What is expected:
Copies of all lines containing the string "kids" are needed from the data below.

(Saved entries)
# # # # #

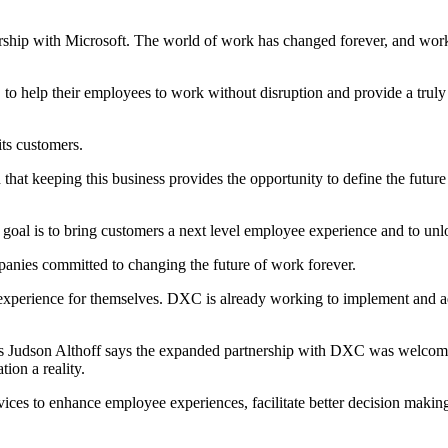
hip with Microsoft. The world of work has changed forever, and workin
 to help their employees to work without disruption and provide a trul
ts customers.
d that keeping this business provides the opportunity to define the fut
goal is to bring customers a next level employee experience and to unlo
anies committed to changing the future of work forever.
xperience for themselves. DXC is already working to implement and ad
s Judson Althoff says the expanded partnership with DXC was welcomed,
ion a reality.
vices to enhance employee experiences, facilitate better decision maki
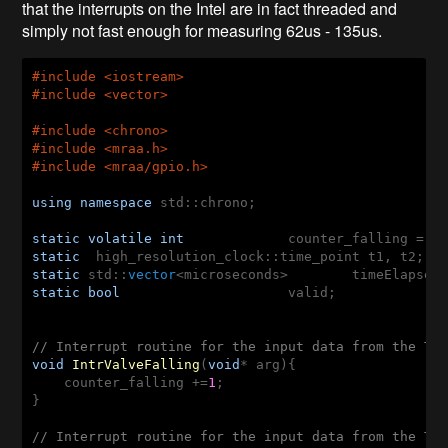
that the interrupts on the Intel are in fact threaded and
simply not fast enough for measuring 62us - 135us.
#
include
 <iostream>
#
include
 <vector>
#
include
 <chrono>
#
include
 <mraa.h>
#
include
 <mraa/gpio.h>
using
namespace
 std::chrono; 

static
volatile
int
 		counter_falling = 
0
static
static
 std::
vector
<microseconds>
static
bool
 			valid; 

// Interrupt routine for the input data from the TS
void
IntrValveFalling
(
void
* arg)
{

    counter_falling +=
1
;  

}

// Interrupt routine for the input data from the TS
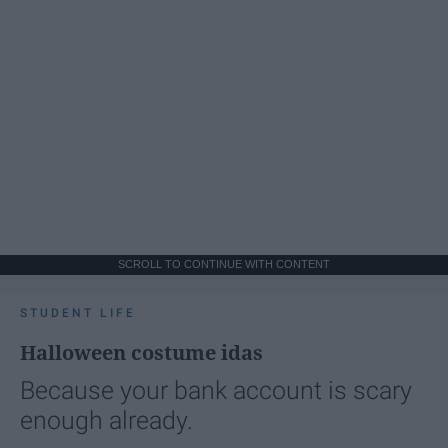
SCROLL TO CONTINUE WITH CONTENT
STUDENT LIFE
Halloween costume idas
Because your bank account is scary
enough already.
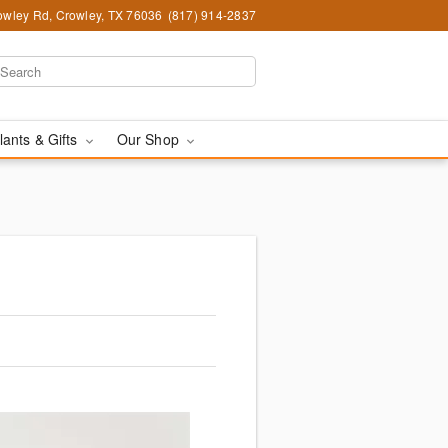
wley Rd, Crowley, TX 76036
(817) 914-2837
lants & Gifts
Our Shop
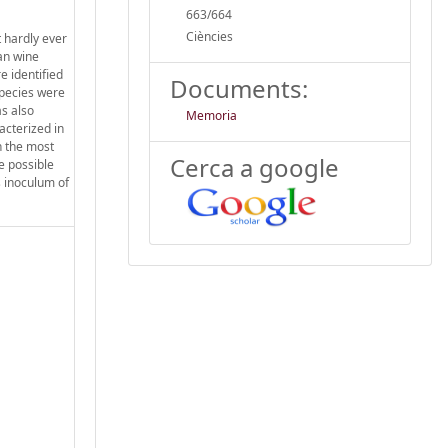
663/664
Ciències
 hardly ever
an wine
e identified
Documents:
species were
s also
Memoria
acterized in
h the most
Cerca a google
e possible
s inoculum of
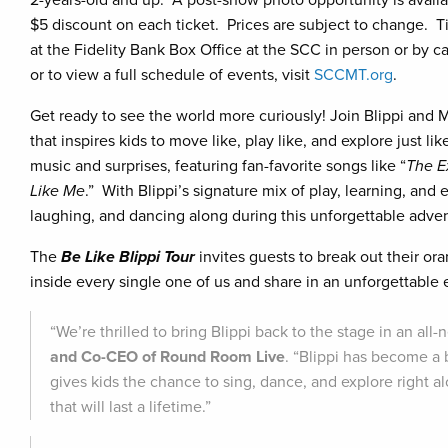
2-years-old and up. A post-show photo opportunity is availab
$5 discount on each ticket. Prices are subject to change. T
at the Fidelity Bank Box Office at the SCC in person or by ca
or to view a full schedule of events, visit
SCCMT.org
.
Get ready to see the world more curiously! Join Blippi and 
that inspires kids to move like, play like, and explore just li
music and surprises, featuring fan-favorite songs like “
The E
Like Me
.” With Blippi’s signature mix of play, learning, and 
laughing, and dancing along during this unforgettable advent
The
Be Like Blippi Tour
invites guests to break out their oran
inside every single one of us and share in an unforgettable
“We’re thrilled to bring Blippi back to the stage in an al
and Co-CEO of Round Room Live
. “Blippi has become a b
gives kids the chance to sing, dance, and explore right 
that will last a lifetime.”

# # # # #

Task solution:
that inspires kids to move like, play like, and explore just li
gives kids the chance to sing, dance, and explore right 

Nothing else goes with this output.